Suppose there is room with two buttons X, and Y. Pushing button X gives you $100 (Event A) with probability p, and does nothing (Event C) with probability 1-p, every time it is pushed. Pushing button Y gives you $150 (Event B) with the same probability p, and does nothing (Event C) with probability 1-p, provided that Event B has not yet occurred, otherwise it does nothing (Event C).
So, now you get to play a game, where you enter the room and get to press either button X or Y, and then your memory is erased, you are reintroduced to the game, and you get to enter the room again (indistinguishable to you from entering the first time), and press either button X or Y.
Because of indexical uncertainty, you have to make the same decision both times (unless you have a source of randomness). So, your expected return from pressing X is 2*p*$100 (the sum from two independent events with expected return p*$100), and your expected return from pressing Y is (1-(1-p)^2) * $150 (the payoff times the probability of not failing to get the payoff two times), which simplifies to (2*p - p^2) * $150.
So, difference in the payoffs, P(Y) - P(X) = 2*p * $50 - (p^2) * $150 = $50 * p * (2 - 3*p). So Y is favored for values of p between 0 and 2/3, and X is favored for values of p between 2/3 and 1.

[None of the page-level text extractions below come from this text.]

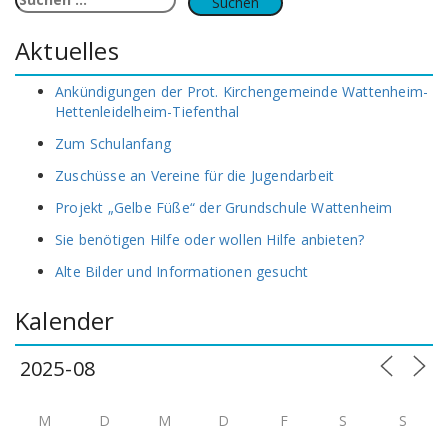
nach:
Aktuelles
Ankündigungen der Prot. Kirchengemeinde Wattenheim-
Hettenleidelheim-Tiefenthal
Zum Schulanfang
Zuschüsse an Vereine für die Jugendarbeit
Projekt „Gelbe Füße“ der Grundschule Wattenheim
Sie benötigen Hilfe oder wollen Hilfe anbieten?
Alte Bilder und Informationen gesucht
Kalender
M
D
M
D
F
S
S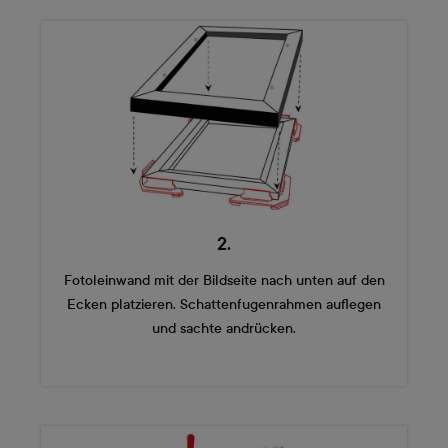
2.
Fotoleinwand mit der Bildseite nach unten auf den
Ecken platzieren. Schattenfugenrahmen auflegen
und sachte andrücken.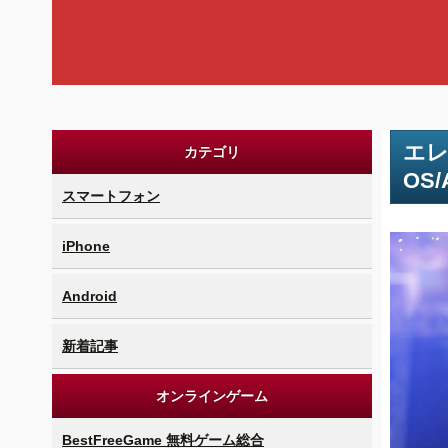
エレ
カテゴリ
OS
スマートフォン
iPhone
Android
新着記事
オンラインゲーム
BestFreeGame 無料ゲーム総合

But doesn't the Axiom of Independence say that Y should be favored for all values of p, because Event B is preferred to Event A? No, because pressing Y does not really give p*B + (1-p)*C. It gives q*p*B + (1-q*p)*C, where q is the probability that Event B has not already happened. Given that you press Y two times, and you do not know which time is which, q = (1 - .5 * p), that is, the probability that it is not the case that this is the second time (.5), and the B happened the first time (p). Now, if I had chosen different probabilities for the behaviors of the buttons, so that when factoring in the indexical uncertainty, the resulting probabilities in the game were equal, then the Axiom of Independence would apply.
Your analysis looks correct to me. But if Wei Dai indeed meant something like your example, why did he/she say "indexical uncertainty" instead of "amnesia"? Can anyone provide an example without amnesia - a game where each player gets instantiated only once - showing the same problems? Or do people that say "indexical uncertainty" always imply "amnesia"?